Thursday, March 1, 2012

The Little White House

I am loving the opportunity to go on so many field trips with the girls while we home school! They love the variety and the experiences. Recently we went to Warm Springs, GA to visit FDR's home away from home, the Little White House.

Before you tour the house, you go through a museum.  After watching a 12 minute movie, we saw some interesting exhibits.  They saw FDR's leg braces:
Catherine loves pushing buttons, even if she has no idea what the buttons do.  Nor does she spend more than two seconds waiting to see what happens when she pushes the button:
My father came on this trip (poor Robby has to work every day and misses nearly all of these field trips). He tried to explain to the girls what an icebox was:
Catherine saw the carriage from afar and ran over to it, hoping she would see a princess:
The girls were not impressed by FDR's cane collection, but I was.  Some of them were intricately carved with images like FDR's portrait, the presidential seal, etc.
The girls were impressed with the fountain.  My Dad tried to teach them the "proper" way to throw a coin in a fountain, with your back to the fountain and over your shoulder (this technique is used at the Trevi Fountain in Rome).
Sabrina kept turning around as she was throwing the coin, which meant that half the time the coin ended up at my feet instead of in the water.
Catherine was able to throw the coin behind her, but she still turned around to see where it landed:
 I loved the little Secret Service huts on the grounds:
 And the Marine Corps huts (I am not sure why both those organizations protected FDR?):
 My Dad tried to explain to the girls how these houses were heated by stoves instead of central heat:
Catherine pledging allegiance to a 48 star flag.  We tried to explain the historical signifigance of the 48 star flag, but she would not stand still long enough.
 The girls running up to the Little White House:
 Another ice box!  This one was open, so I think the girls could understand better how it worked.
 FDR's bed:
 Elanor's bed:
 Sabrina trying to read the map:
After touring the house, we went to the Pools and Springs.  This is one of the wooden stretchers patients laid on in the pools:
There was no water in the pools, but it was very neat to be able to tour them.  They looked very sophisticated for the time period:
 The highlight of the trip for the girls was playing in the spring:
 The water is 88 degrees coming out of the ground.  The girls loved it:
 They both got soaking wet:
Sabrina especially got soaked.  I was not prepared for this and they had to wear wet clothes the rest of the day.  I didn't even think to bring a change of clothes.
My Dad found an old fashioned towel squeezer next to the pools, so he tried to get some of the excess water out of Sabrina's t-shirt:
I love to visit all kinds of museums, parks, historical places, etc.  I always have.  I can't wait until the girls are old enough that we can take them to Europe and I can show them all the places I have traveled.  But, I never know if the girls get anything out of the trips.  They seem to enjoy them and I know that exposing them to a wide variety of experiences is beneficial.

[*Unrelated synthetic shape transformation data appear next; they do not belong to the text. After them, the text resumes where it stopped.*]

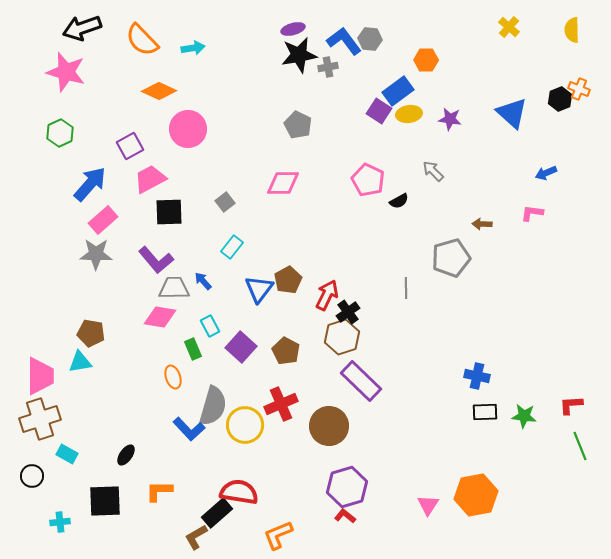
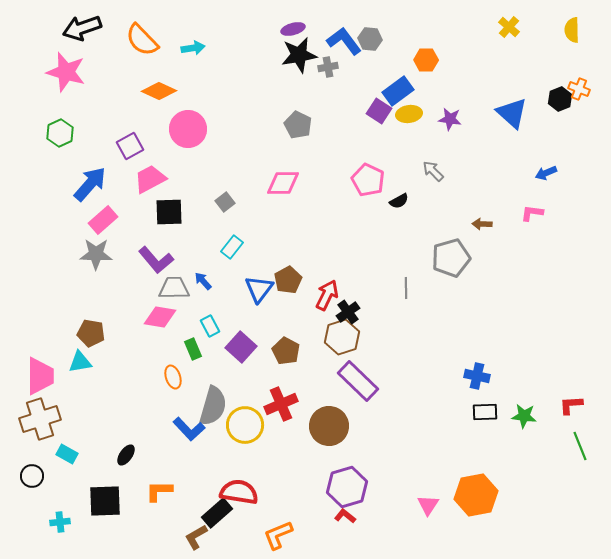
purple rectangle at (361, 381): moved 3 px left
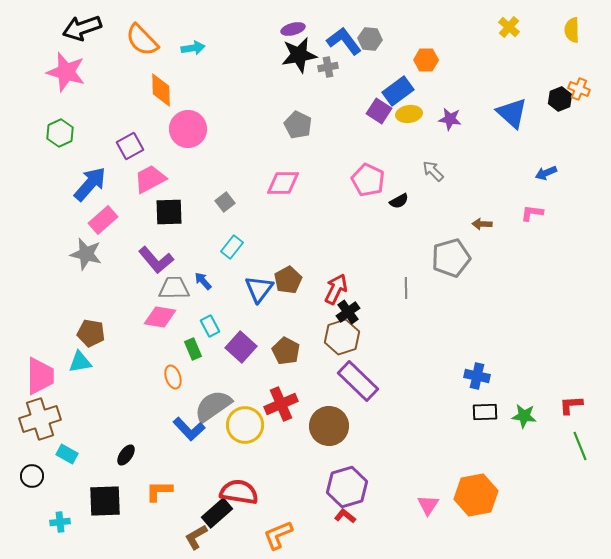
orange diamond at (159, 91): moved 2 px right, 1 px up; rotated 64 degrees clockwise
gray star at (96, 254): moved 10 px left; rotated 12 degrees clockwise
red arrow at (327, 295): moved 9 px right, 6 px up
gray semicircle at (213, 406): rotated 141 degrees counterclockwise
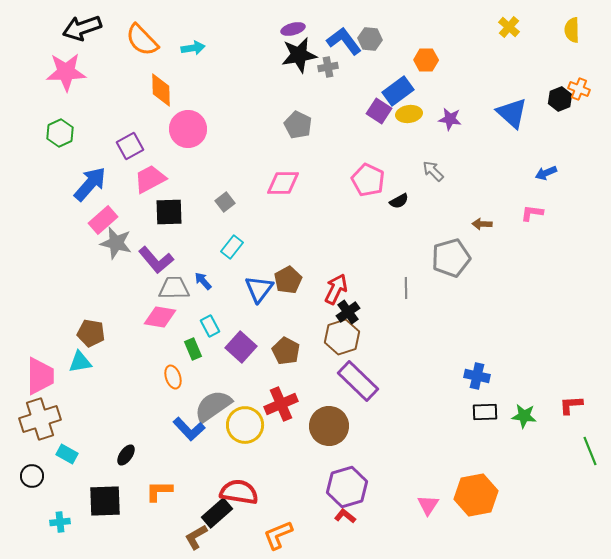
pink star at (66, 72): rotated 18 degrees counterclockwise
gray star at (86, 254): moved 30 px right, 11 px up
green line at (580, 446): moved 10 px right, 5 px down
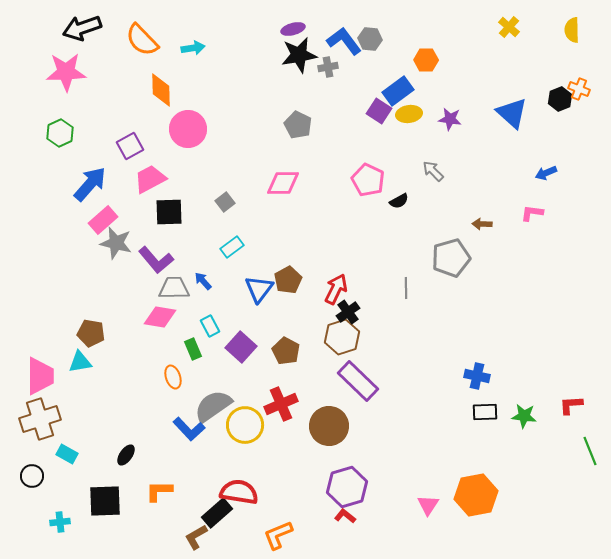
cyan rectangle at (232, 247): rotated 15 degrees clockwise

But, we all have a finite amount of time.  I always wonder if a particular field trip is the best use of our time or not.  Is it truly educational?  Will they remember any of it?  Should I wait until they are older?  Should I wait until we actually study American History?

Fortunately, with this trip, I soon got my answer.  The very next morning after this trip I grabbed a t-shirt out of my drawer without thinking.  It happened to be one of my mother's old Washington DC shirts, with drawings of a bunch of DC sights on it.  Catherine saw the t-shirt and immediately pointed to the White House on it and said "The Little White House - that's where we went yesterday!"  I was so impressed.  I had to explain to her the difference between the White House and the Little White House, but I was still thrilled that she recalled something from the trip.